The key for prospective law students is the education they receive. Gerdes says his degree in agriculture prepared him for law school. But getting locked into a career-oriented mindset, first with accounting and later law, may have kept him from making the most of his opportunities.
"In an agriculture major, you often have a lot of electives that enable you to diversify. I think I fell victim to the philosophy that if you can't use it on the job, you don't need it. Students should go ahead and broaden their horizons take a classical literature course or some art history or whatever. Those are the kind of things you won't have time to do later that you have the opportunity to benefit from in college, and who knows when they might come in handy."
Some people with degrees in agriculture or home economics have had diverse educational experiences, many times caused by a change in plans.
Cassie Murphy-Cullen had bachelor's and master's degrees in political science and was teaching the subject at Texas Tech University while preparing for law school in the mid-1970's. A personal tragedy made her think about how families interact with the medical system, and she found a course in Texas Tech's Department of Home and Family Life that appeared helpful. That course's focus on family behavior in crisis times changed her career focus, she says.
Murphy-Cullen completed a Ph.D. program in family relations at Texas Tech in 1979, specializing in family interaction and family intervention with minor work in child development and medical sociology. She is now part of the Department of Family Practice and Community Medicine at the University of Texas Southwestern Medical School in Dallas.

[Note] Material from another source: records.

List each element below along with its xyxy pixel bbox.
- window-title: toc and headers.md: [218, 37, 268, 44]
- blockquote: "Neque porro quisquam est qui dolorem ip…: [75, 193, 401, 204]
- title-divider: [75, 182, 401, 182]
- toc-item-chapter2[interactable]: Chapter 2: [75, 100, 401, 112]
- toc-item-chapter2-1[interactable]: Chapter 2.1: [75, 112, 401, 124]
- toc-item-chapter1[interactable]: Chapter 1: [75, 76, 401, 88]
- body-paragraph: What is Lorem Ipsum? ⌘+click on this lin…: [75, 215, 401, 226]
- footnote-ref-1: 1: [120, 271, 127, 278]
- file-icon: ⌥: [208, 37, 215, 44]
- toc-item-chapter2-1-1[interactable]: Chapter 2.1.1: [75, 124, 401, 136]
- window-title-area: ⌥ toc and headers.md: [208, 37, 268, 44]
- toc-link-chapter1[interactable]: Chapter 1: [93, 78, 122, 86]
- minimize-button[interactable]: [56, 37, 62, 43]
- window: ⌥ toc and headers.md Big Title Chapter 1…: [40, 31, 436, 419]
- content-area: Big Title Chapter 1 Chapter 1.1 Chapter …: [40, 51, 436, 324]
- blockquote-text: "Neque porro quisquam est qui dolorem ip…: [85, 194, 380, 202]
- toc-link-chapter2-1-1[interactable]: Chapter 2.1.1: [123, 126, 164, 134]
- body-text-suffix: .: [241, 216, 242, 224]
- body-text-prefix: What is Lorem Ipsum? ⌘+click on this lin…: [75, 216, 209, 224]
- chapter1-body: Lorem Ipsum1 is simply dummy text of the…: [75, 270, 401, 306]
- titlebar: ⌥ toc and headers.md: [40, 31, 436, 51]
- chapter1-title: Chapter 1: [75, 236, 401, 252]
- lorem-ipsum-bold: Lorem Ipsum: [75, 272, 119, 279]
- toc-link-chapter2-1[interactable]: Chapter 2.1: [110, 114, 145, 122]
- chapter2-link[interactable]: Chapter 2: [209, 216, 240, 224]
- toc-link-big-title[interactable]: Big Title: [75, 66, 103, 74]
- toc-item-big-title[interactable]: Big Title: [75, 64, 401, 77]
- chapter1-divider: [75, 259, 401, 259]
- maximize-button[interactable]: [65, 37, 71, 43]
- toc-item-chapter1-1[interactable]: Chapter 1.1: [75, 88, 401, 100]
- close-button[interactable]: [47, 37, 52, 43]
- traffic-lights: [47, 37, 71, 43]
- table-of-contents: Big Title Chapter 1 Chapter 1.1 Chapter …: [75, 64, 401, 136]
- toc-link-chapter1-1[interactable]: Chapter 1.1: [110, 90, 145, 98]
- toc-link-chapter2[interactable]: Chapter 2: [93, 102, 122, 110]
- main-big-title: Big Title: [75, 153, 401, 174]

"I feel very secure in my educational background and its relevancy to a post-graduate residency training program," she says. "I go on daily rounds with the residents to see their in-hospital patients and am available the rest of the day to discuss patient care and personal concerns with the residents working in the family practice center. If you help the physician and care about how he or she is reacting, assistance to the patient and family is more effective. I observe not only from the perspective of how they (the physicians) are doing with their patients, but how they are doing, in general, as human beings in terms of taking care of themselves and their families."